DATA EXTRACTS: Begin
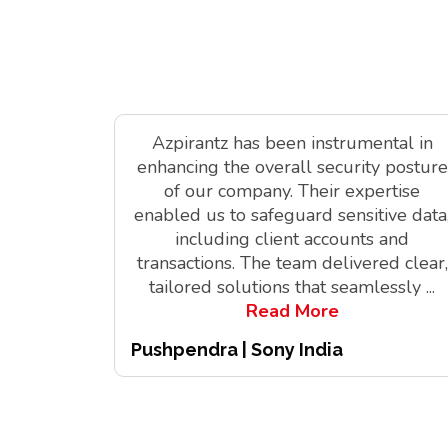
Azpirantz has been instrumental in
enhancing the overall security posture
of our company. Their expertise
enabled us to safeguard sensitive data
including client accounts and
transactions. The team delivered clear,
tailored solutions that seamlessly
...
Read More
Pushpendra | Sony India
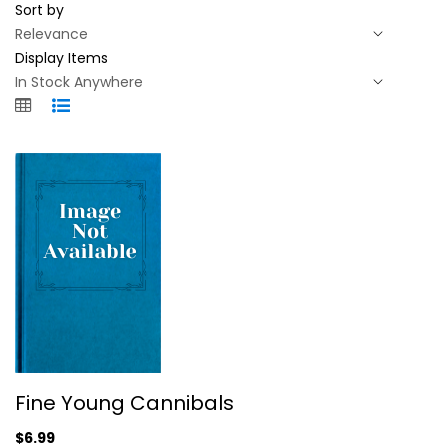
Sort by
Display Items
Fine Young Cannibals
Fine Young Cannibals
Fine YOUNG Cannibals
$6.99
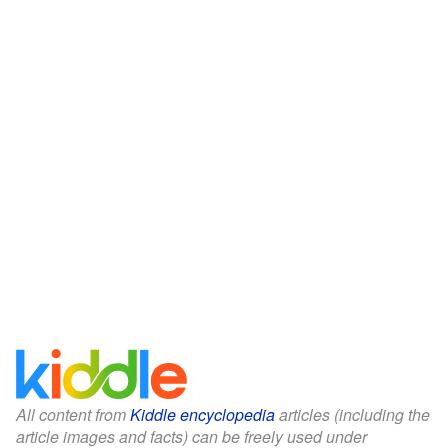
All content from
Kiddle encyclopedia
articles (including the
article images and facts) can be freely used under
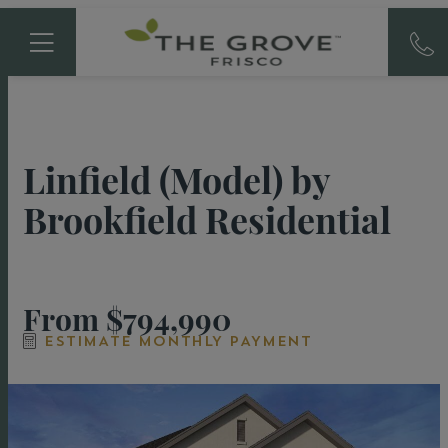
Linfield (Model)
by
Brookfield Residential
From
$794,990
ESTIMATE MONTHLY PAYMENT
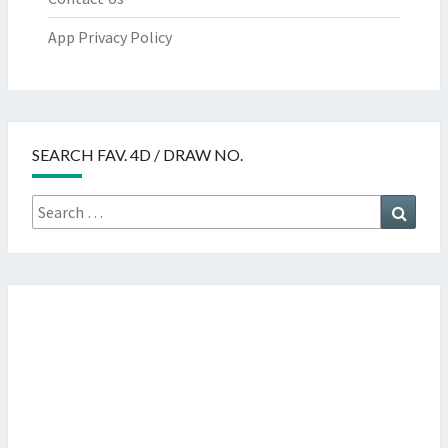
App Privacy Policy
SEARCH FAV. 4D / DRAW NO.
Search
Searc
for:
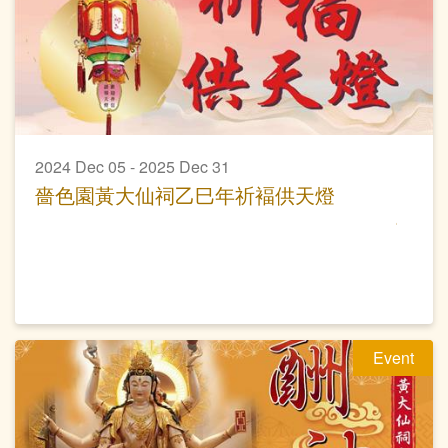
2024 Dec 05 - 2025 Dec 31
嗇色園黃大仙祠乙巳年祈褔供天燈
Event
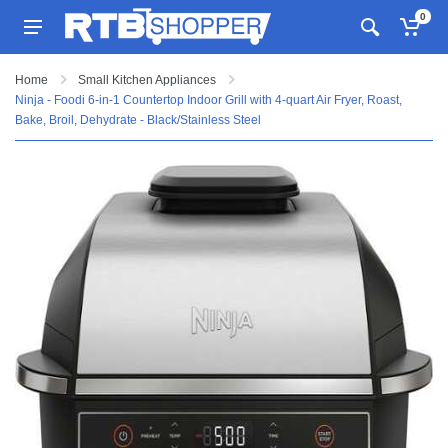
0
Home
Small Kitchen Appliances
Ninja - Foodi 6-in-1 Countertop Indoor Grill with 4-quart Air Fryer, Roast,
Bake, Broil, Dehydrate - Black/Stainless Steel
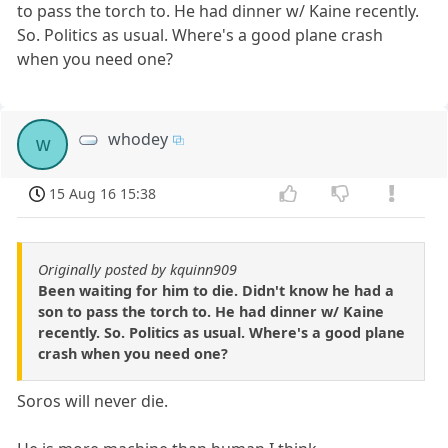
to pass the torch to. He had dinner w/ Kaine recently.
So. Politics as usual. Where's a good plane crash
when you need one?
whodey
w
15 Aug 16 15:38
Originally posted by kquinn909
Been waiting for him to die. Didn't know he had a
son to pass the torch to. He had dinner w/ Kaine
recently. So. Politics as usual. Where's a good plane
crash when you need one?
Soros will never die.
DATA EXTRACTS: End
TASK DIRECTIONS ▸ Print exactly, with no pictures, the lines above from the one that holds "Kiddle encyclopedia" through the one that holds "Bake, Broil, Dehydrate", both of them included.

SOLUTION FOR THIS PROBLEM ▸
Kiddle encyclopedia
articles (including the
article images and facts) can be freely used under
Linfield (Model)
by
Brookfield Residential
From
$794,990
ESTIMATE MONTHLY PAYMENT
App Privacy Policy
SEARCH FAV. 4D / DRAW NO.
Search
Searc
for:
2024 Dec 05 - 2025 Dec 31
嗇色園黃大仙祠乙巳年祈褔供天燈
Event
0
Home
Small Kitchen Appliances
Ninja - Foodi 6-in-1 Countertop Indoor Grill with 4-quart Air Fryer, Roast,
Bake, Broil, Dehydrate - Black/Stainless Steel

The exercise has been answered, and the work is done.